Today’s decision effectively ends efforts by the Bush Administration and the business lobby to eviscerate the law in federal court. Opponents of the law had argued that ATCA does not provide a cause of action, and that therefore, the lower courts' unanimous opinion since the landmark Filartiga case in 1980 that ATCA allows victims to sue have been wrongly decided. The Supreme Court rejected that view, in a holding authored by Justice Souter and joined by five other Justices, ruling that the law “…was intended to have practical effect the moment it became law…” and that “common law would provide a cause of action.”

The Court nevertheless made clear, as the lower courts had done, that claims under ATCA are limited to violations of certain widely accepted international norms. It also noted that caution should be exercised to avoid lawsuits that interfere with the Legislative and Executive branches’ managing of foreign affairs.

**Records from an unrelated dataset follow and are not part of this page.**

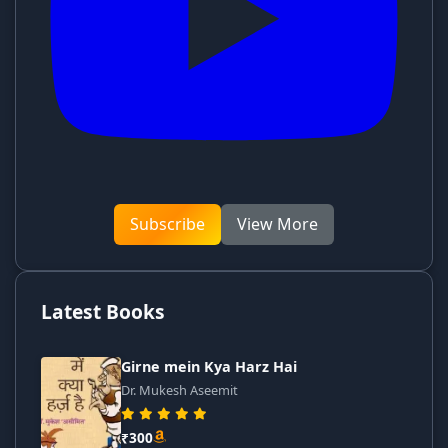
Subscribe
View More
Latest Books
Girne mein Kya Harz Hai
Dr. Mukesh Aseemit
₹300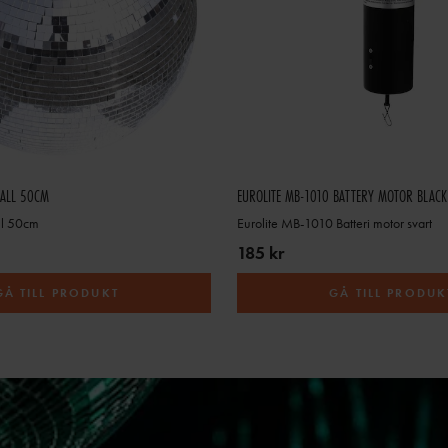
BALL 50CM
EUROLITE MB-1010 BATTERY MOTOR BLACK
ll 50cm
Eurolite MB-1010 Batteri motor svart
185 kr
GÅ TILL PRODUKT
GÅ TILL PRODUK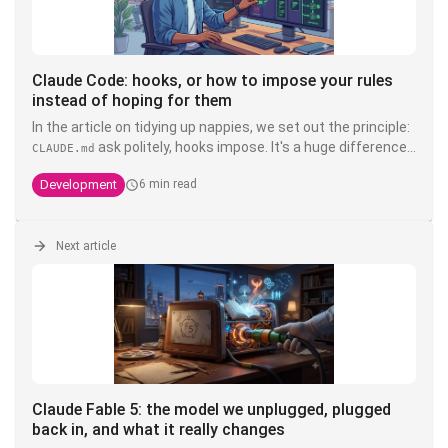
Claude Code: hooks, or how to impose your rules
instead of hoping for them
In the article on tidying up nappies, we set out the principle:
ask politely, hooks impose. It's a huge difference.
CLAUDE.md
You can write write "never touch the product" in bold, in
Development
6 min read
capitals, with three exclamation exclamation marks in your
- it's still a suggestion that a model interprets. A
CLAUDE.md
hook, on the other hand, is deterministic shell code that is
executed
Next article
outside
Claude's head of Claude's head: it doesn't
negotiate, it doesn't hallucinate, and it doesn't cost
anything in context. It's the only layer that transforms an
into a guarantee.
Claude Fable 5: the model we unplugged, plugged
back in, and what it really changes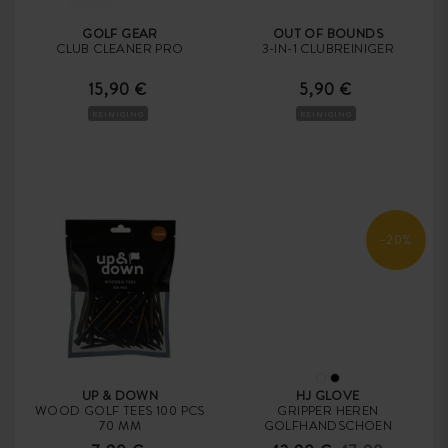
GOLF GEAR
OUT OF BOUNDS
CLUB CLEANER PRO
3-IN-1 CLUBREINIGER
15,90 €
5,90 €
REINIGING
REINIGING
-20%
UP & DOWN
HJ GLOVE
WOOD GOLF TEES 100 PCS
GRIPPER HEREN
70 MM
GOLFHANDSCHOEN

In the immediate future, the decision means that cases such as Doe v. Unocal, which has been on hold in the Ninth Circuit Court of Appeals, will proceed.

However, Katie Redford of EarthRights International warned that the business lobby is likely to take their battle to get rid of ATCA to Congress. “Big business won’t give up easily," said Redford. “Capitol Hill is the next battleground for defenders of ATCA and the victims of human rights abuses.”